• [Task item] When a line of the records contains "UPDATES", copy it.

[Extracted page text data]
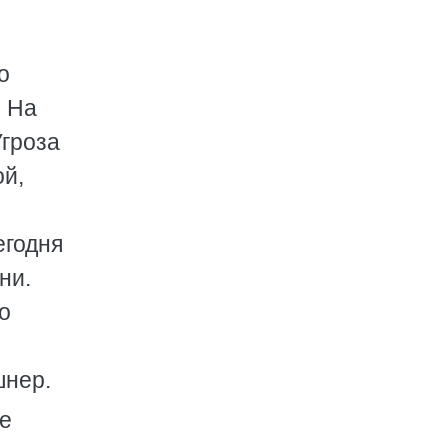
о
. На
Угроза
ой,
егодня
ни.
о
шнер.
ое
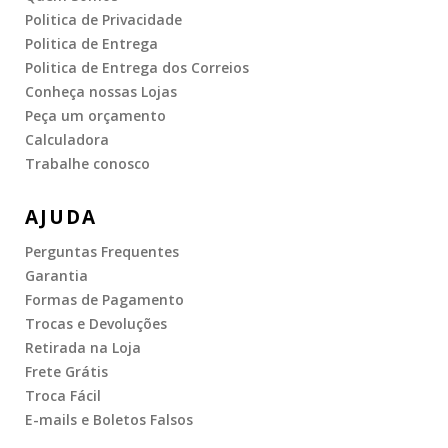
Politica de Privacidade
Politica de Entrega
Politica de Entrega dos Correios
Conheça nossas Lojas
Peça um orçamento
Calculadora
Trabalhe conosco
AJUDA
Perguntas Frequentes
Garantia
Formas de Pagamento
Trocas e Devoluções
Retirada na Loja
Frete Grátis
Troca Fácil
E-mails e Boletos Falsos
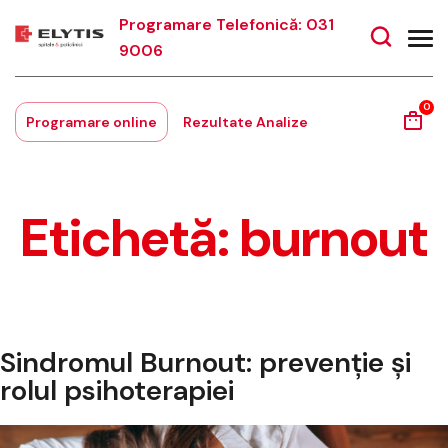
Programare Telefonică: 031
9006
0
Programare online
Rezultate Analize
Etichetă:
burnout
Sindromul Burnout: prevenție și
rolul psihoterapiei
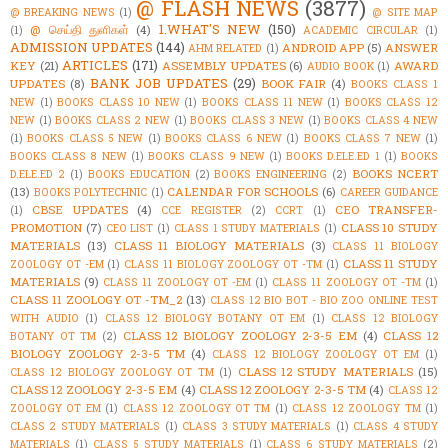
@ FLASH NEWS
(3877)
@ BREAKING NEWS
(1)
@ SITE MAP
1.WHAT'S NEW
(150)
@ செய்தி துளிகள்
(4)
(1)
ACADEMIC CIRCULAR
(1)
ADMISSION UPDATES
(144)
ANDROID APP
(5)
ANSWER
AHM RELATED
(1)
ARTICLES
(171)
KEY
(21)
ASSEMBLY UPDATES
(6)
AWARD
AUDIO BOOK
(1)
BANK JOB UPDATES
(29)
UPDATES
(8)
BOOK FAIR
(4)
BOOKS CLASS 1
NEW
(1)
BOOKS CLASS 10 NEW
(1)
BOOKS CLASS 11 NEW
(1)
BOOKS CLASS 12
NEW
(1)
BOOKS CLASS 2 NEW
(1)
BOOKS CLASS 3 NEW
(1)
BOOKS CLASS 4 NEW
(1)
BOOKS CLASS 5 NEW
(1)
BOOKS CLASS 6 NEW
(1)
BOOKS CLASS 7 NEW
(1)
BOOKS CLASS 8 NEW
(1)
BOOKS CLASS 9 NEW
(1)
BOOKS D.ELE.ED 1
(1)
BOOKS
BOOKS NCERT
D.ELE.ED 2
(1)
BOOKS EDUCATION
(2)
BOOKS ENGINEERING
(2)
(13)
CALENDAR FOR SCHOOLS
(6)
BOOKS POLYTECHNIC
(1)
CAREER GUIDANCE
CBSE UPDATES
(4)
CEO TRANSFER-
(1)
CCE REGISTER
(2)
CCRT
(1)
PROMOTION
(7)
CLASS 10 STUDY
CEO LIST
(1)
CLASS 1 STUDY MATERIALS
(1)
MATERIALS
(13)
CLASS 11 BIOLOGY MATERIALS
(3)
CLASS 11 BIOLOGY
CLASS 11 STUDY
ZOOLOGY OT -EM
(1)
CLASS 11 BIOLOGY ZOOLOGY OT -TM
(1)
MATERIALS
(9)
CLASS 11 ZOOLOGY OT -EM
(1)
CLASS 11 ZOOLOGY OT -TM
(1)
CLASS 11 ZOOLOGY OT -TM_2
(13)
CLASS 12 BIO BOT - BIO ZOO ONLINE TEST
WITH AUDIO
(1)
CLASS 12 BIOLOGY BOTANY OT EM
(1)
CLASS 12 BIOLOGY
CLASS 12 BIOLOGY ZOOLOGY 2-3-5 EM
(4)
CLASS 12
BOTANY OT TM
(2)
BIOLOGY ZOOLOGY 2-3-5 TM
(4)
CLASS 12 BIOLOGY ZOOLOGY OT EM
(1)
CLASS 12 STUDY MATERIALS
(15)
CLASS 12 BIOLOGY ZOOLOGY OT TM
(1)
CLASS 12 ZOOLOGY 2-3-5 EM
(4)
CLASS 12 ZOOLOGY 2-3-5 TM
(4)
CLASS 12
ZOOLOGY OT EM
(1)
CLASS 12 ZOOLOGY OT TM
(1)
CLASS 12 ZOOLOGY TM
(1)
CLASS 2 STUDY MATERIALS
(1)
CLASS 3 STUDY MATERIALS
(1)
CLASS 4 STUDY
MATERIALS
(1)
CLASS 5 STUDY MATERIALS
(1)
CLASS 6 STUDY MATERIALS
(2)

• [Answer for the task]
ADMISSION UPDATES
ASSEMBLY UPDATES
BANK JOB UPDATES
UPDATES
CBSE UPDATES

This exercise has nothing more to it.